[Records excerpted from a collection]

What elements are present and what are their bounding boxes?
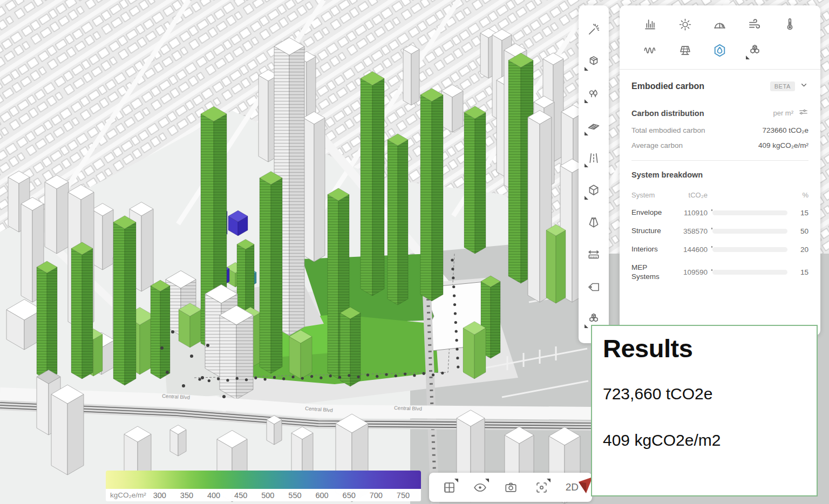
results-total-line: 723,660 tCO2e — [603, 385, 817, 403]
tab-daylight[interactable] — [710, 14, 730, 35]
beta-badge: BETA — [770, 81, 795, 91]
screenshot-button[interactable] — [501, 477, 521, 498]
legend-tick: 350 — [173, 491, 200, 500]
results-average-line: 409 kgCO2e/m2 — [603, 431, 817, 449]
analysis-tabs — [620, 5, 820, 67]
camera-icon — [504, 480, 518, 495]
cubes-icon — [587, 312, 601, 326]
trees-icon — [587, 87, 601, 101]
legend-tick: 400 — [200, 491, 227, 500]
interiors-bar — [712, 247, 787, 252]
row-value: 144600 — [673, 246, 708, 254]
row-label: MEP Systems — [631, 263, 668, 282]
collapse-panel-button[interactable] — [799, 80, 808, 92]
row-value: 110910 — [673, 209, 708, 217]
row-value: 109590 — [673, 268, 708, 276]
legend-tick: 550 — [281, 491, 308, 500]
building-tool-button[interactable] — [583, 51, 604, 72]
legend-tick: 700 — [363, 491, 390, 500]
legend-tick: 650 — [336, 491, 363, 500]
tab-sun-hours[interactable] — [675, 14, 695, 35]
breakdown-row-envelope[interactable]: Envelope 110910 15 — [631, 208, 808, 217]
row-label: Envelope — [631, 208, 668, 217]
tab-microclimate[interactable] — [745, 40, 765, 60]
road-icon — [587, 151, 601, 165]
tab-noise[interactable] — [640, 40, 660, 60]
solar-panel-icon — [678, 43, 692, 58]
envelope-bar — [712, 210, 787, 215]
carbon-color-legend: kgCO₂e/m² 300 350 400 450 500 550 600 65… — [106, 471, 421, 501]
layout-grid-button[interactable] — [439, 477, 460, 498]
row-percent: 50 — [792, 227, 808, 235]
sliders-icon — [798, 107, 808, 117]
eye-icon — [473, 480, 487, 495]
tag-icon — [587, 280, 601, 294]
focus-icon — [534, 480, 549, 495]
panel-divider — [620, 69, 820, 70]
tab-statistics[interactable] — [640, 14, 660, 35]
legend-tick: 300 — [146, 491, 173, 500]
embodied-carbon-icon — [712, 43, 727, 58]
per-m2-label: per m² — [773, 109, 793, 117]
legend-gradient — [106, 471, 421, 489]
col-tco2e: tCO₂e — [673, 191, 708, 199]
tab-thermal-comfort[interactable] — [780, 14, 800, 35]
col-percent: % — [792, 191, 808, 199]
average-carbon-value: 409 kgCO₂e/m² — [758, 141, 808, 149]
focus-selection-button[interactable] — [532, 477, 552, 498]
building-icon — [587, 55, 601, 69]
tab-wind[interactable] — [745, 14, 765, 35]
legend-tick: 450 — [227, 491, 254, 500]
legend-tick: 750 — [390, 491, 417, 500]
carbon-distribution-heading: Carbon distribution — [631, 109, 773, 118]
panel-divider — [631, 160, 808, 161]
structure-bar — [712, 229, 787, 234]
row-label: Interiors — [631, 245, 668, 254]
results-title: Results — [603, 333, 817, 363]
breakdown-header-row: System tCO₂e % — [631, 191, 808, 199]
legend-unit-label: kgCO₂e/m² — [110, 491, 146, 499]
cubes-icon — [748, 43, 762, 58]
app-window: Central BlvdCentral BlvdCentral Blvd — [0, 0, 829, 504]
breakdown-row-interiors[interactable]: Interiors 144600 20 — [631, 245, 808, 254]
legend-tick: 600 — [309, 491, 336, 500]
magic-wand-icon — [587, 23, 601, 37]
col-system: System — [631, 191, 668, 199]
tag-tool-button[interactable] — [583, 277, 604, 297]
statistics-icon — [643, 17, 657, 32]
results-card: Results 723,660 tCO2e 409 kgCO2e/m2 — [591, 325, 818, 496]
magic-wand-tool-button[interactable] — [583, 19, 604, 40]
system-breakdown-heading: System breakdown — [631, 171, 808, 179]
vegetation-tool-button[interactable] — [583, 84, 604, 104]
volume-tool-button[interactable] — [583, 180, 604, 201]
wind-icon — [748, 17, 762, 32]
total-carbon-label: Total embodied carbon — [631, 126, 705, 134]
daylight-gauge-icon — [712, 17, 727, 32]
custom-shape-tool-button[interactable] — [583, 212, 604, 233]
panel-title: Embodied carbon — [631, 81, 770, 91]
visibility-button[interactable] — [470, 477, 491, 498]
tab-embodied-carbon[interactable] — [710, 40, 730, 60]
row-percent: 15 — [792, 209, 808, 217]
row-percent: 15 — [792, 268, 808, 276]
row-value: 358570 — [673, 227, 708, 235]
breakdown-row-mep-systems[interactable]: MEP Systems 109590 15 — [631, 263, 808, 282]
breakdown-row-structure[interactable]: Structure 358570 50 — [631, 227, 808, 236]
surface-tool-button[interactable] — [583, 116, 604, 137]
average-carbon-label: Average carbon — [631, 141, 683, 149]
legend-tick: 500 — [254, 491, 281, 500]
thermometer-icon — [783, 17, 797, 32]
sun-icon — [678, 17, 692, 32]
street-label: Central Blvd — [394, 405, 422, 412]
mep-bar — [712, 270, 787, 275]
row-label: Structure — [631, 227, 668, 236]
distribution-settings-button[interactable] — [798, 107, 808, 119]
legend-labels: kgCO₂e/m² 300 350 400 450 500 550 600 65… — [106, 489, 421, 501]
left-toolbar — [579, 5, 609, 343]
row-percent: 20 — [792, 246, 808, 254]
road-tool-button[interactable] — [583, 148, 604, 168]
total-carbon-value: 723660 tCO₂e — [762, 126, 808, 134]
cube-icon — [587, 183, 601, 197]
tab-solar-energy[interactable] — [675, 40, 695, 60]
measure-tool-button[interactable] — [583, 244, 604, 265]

### Assigned task
Apart from the pictures, return the records exactly.

### Answer space
What elements are present and what are their bounding boxes?
results-total-line: 723,660 tCO2e — [603, 385, 817, 403]
tab-daylight[interactable] — [710, 14, 730, 35]
beta-badge: BETA — [770, 81, 795, 91]
screenshot-button[interactable] — [501, 477, 521, 498]
legend-tick: 350 — [173, 491, 200, 500]
results-average-line: 409 kgCO2e/m2 — [603, 431, 817, 449]
analysis-tabs — [620, 5, 820, 67]
camera-icon — [504, 480, 518, 495]
cubes-icon — [587, 312, 601, 326]
trees-icon — [587, 87, 601, 101]
legend-tick: 400 — [200, 491, 227, 500]
interiors-bar — [712, 247, 787, 252]
row-value: 144600 — [673, 246, 708, 254]
row-label: MEP Systems — [631, 263, 668, 282]
collapse-panel-button[interactable] — [799, 80, 808, 92]
row-value: 110910 — [673, 209, 708, 217]
row-value: 109590 — [673, 268, 708, 276]
legend-tick: 550 — [281, 491, 308, 500]
building-tool-button[interactable] — [583, 51, 604, 72]
legend-tick: 700 — [363, 491, 390, 500]
legend-tick: 650 — [336, 491, 363, 500]
tab-sun-hours[interactable] — [675, 14, 695, 35]
breakdown-row-envelope[interactable]: Envelope 110910 15 — [631, 208, 808, 217]
row-label: Envelope — [631, 208, 668, 217]
tab-microclimate[interactable] — [745, 40, 765, 60]
road-icon — [587, 151, 601, 165]
tab-noise[interactable] — [640, 40, 660, 60]
solar-panel-icon — [678, 43, 692, 58]
envelope-bar — [712, 210, 787, 215]
carbon-color-legend: kgCO₂e/m² 300 350 400 450 500 550 600 65… — [106, 471, 421, 501]
layout-grid-button[interactable] — [439, 477, 460, 498]
row-percent: 50 — [792, 227, 808, 235]
sliders-icon — [798, 107, 808, 117]
eye-icon — [473, 480, 487, 495]
tag-icon — [587, 280, 601, 294]
focus-icon — [534, 480, 549, 495]
panel-divider — [620, 69, 820, 70]
tab-statistics[interactable] — [640, 14, 660, 35]
legend-tick: 300 — [146, 491, 173, 500]
embodied-carbon-icon — [712, 43, 727, 58]
per-m2-label: per m² — [773, 109, 793, 117]
legend-gradient — [106, 471, 421, 489]
col-tco2e: tCO₂e — [673, 191, 708, 199]
tab-thermal-comfort[interactable] — [780, 14, 800, 35]
col-percent: % — [792, 191, 808, 199]
average-carbon-value: 409 kgCO₂e/m² — [758, 141, 808, 149]
focus-selection-button[interactable] — [532, 477, 552, 498]
building-icon — [587, 55, 601, 69]
tab-wind[interactable] — [745, 14, 765, 35]
legend-tick: 450 — [227, 491, 254, 500]
legend-tick: 750 — [390, 491, 417, 500]
carbon-distribution-heading: Carbon distribution — [631, 109, 773, 118]
panel-divider — [631, 160, 808, 161]
structure-bar — [712, 229, 787, 234]
row-label: Interiors — [631, 245, 668, 254]
results-title: Results — [603, 333, 817, 363]
breakdown-header-row: System tCO₂e % — [631, 191, 808, 199]
legend-unit-label: kgCO₂e/m² — [110, 491, 146, 499]
cubes-icon — [748, 43, 762, 58]
app-window: Central BlvdCentral BlvdCentral Blvd — [0, 0, 829, 504]
breakdown-row-interiors[interactable]: Interiors 144600 20 — [631, 245, 808, 254]
legend-tick: 600 — [309, 491, 336, 500]
magic-wand-icon — [587, 23, 601, 37]
col-system: System — [631, 191, 668, 199]
tag-tool-button[interactable] — [583, 277, 604, 297]
statistics-icon — [643, 17, 657, 32]
results-card: Results 723,660 tCO2e 409 kgCO2e/m2 — [591, 325, 818, 496]
magic-wand-tool-button[interactable] — [583, 19, 604, 40]
system-breakdown-heading: System breakdown — [631, 171, 808, 179]
vegetation-tool-button[interactable] — [583, 84, 604, 104]
volume-tool-button[interactable] — [583, 180, 604, 201]
wind-icon — [748, 17, 762, 32]
total-carbon-label: Total embodied carbon — [631, 126, 705, 134]
daylight-gauge-icon — [712, 17, 727, 32]
custom-shape-tool-button[interactable] — [583, 212, 604, 233]
panel-title: Embodied carbon — [631, 81, 770, 91]
visibility-button[interactable] — [470, 477, 491, 498]
tab-embodied-carbon[interactable] — [710, 40, 730, 60]
row-percent: 15 — [792, 209, 808, 217]
row-percent: 15 — [792, 268, 808, 276]
row-value: 358570 — [673, 227, 708, 235]
breakdown-row-mep-systems[interactable]: MEP Systems 109590 15 — [631, 263, 808, 282]
breakdown-row-structure[interactable]: Structure 358570 50 — [631, 227, 808, 236]
surface-tool-button[interactable] — [583, 116, 604, 137]
average-carbon-label: Average carbon — [631, 141, 683, 149]
legend-tick: 500 — [254, 491, 281, 500]
thermometer-icon — [783, 17, 797, 32]
sun-icon — [678, 17, 692, 32]
street-label: Central Blvd — [394, 405, 422, 412]
mep-bar — [712, 270, 787, 275]
row-label: Structure — [631, 227, 668, 236]
distribution-settings-button[interactable] — [798, 107, 808, 119]
legend-labels: kgCO₂e/m² 300 350 400 450 500 550 600 65… — [106, 489, 421, 501]
left-toolbar — [579, 5, 609, 343]
row-percent: 20 — [792, 246, 808, 254]
road-tool-button[interactable] — [583, 148, 604, 168]
total-carbon-value: 723660 tCO₂e — [762, 126, 808, 134]
cube-icon — [587, 183, 601, 197]
tab-solar-energy[interactable] — [675, 40, 695, 60]
measure-tool-button[interactable] — [583, 244, 604, 265]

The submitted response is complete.